____ Excerpted data

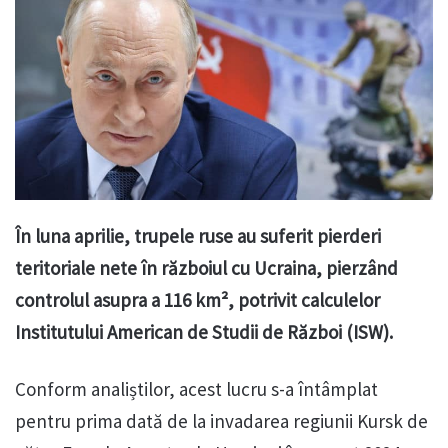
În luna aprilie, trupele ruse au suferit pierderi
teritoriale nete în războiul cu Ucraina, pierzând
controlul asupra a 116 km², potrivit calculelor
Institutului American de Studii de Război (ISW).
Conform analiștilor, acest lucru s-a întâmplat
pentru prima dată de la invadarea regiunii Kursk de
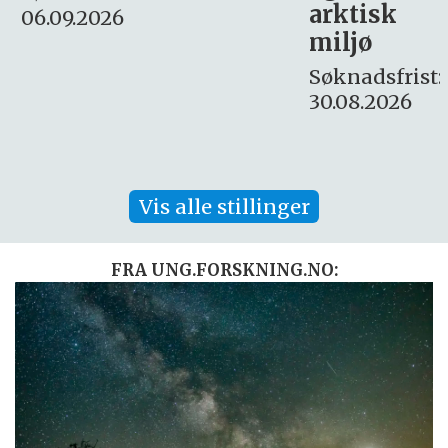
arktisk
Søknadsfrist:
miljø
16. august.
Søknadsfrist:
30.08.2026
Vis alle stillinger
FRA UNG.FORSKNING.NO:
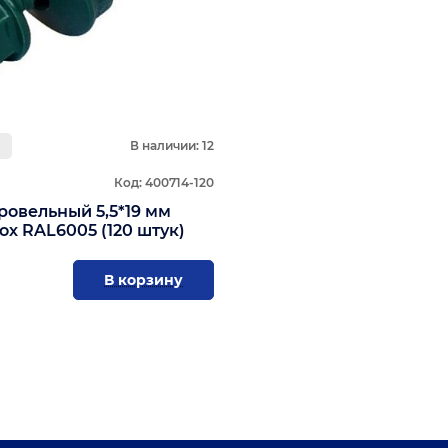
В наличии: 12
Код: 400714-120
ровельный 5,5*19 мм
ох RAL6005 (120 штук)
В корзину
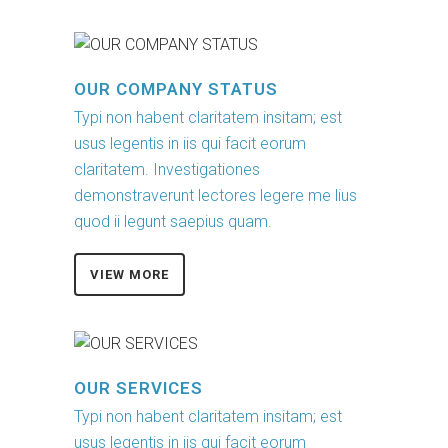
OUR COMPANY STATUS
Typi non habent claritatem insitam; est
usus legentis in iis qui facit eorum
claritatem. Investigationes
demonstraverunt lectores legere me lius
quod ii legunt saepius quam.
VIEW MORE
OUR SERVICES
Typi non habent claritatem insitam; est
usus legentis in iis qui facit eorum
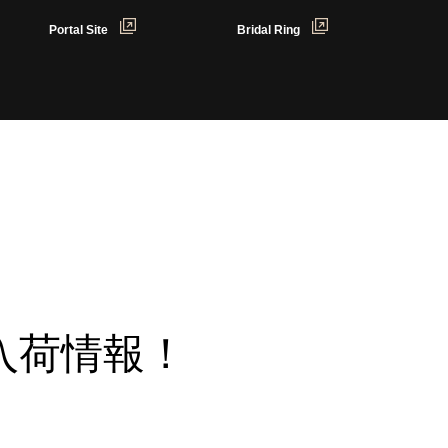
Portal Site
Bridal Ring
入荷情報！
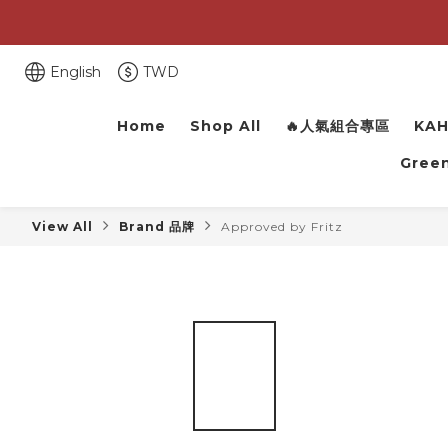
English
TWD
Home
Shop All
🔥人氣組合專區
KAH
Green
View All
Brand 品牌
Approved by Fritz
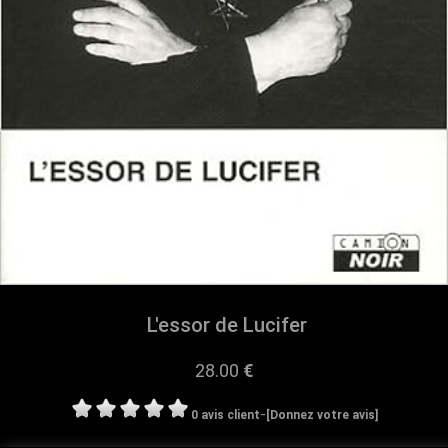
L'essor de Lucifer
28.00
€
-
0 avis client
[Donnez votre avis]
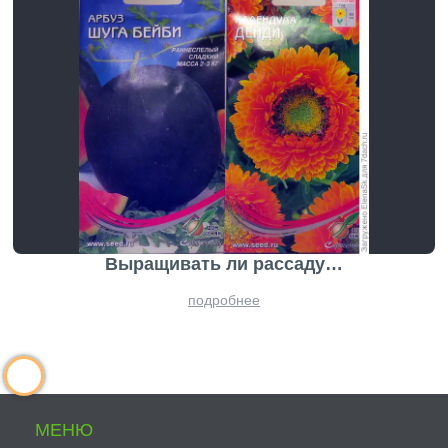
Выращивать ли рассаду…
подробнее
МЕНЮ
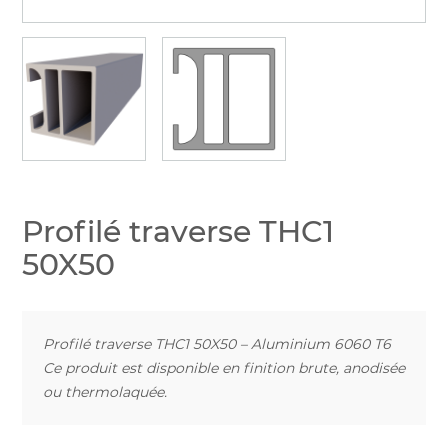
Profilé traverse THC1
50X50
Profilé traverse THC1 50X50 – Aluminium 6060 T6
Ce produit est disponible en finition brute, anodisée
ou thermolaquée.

________

— Prompt —
Transcribe each record exactly as it stands, setting aside any pictures.

— Response to this task —
În luna aprilie, trupele ruse au suferit pierderi
teritoriale nete în războiul cu Ucraina, pierzând
controlul asupra a 116 km², potrivit calculelor
Institutului American de Studii de Război (ISW).
Conform analiștilor, acest lucru s-a întâmplat
pentru prima dată de la invadarea regiunii Kursk de
arktisk
Søknadsfrist:
miljø
16. august.
Søknadsfrist:
30.08.2026
Vis alle stillinger
FRA UNG.FORSKNING.NO:
В наличии: 12
Код: 400714-120
ровельный 5,5*19 мм
ох RAL6005 (120 штук)
В корзину
OUR COMPANY STATUS
Typi non habent claritatem insitam; est
usus legentis in iis qui facit eorum
claritatem. Investigationes
demonstraverunt lectores legere me lius
quod ii legunt saepius quam.
VIEW MORE
OUR SERVICES
Typi non habent claritatem insitam; est
usus legentis in iis qui facit eorum
Portal Site
Bridal Ring
入荷情報！
English
TWD
Home
Shop All
🔥人氣組合專區
KAH
Green
View All
Brand 品牌
Approved by Fritz
L'essor de Lucifer
28.00
€
-
0 avis client
[Donnez votre avis]
Выращивать ли рассаду…
подробнее
МЕНЮ
Profilé traverse THC1
50X50
Profilé traverse THC1 50X50 – Aluminium 6060 T6
Ce produit est disponible en finition brute, anodisée
ou thermolaquée.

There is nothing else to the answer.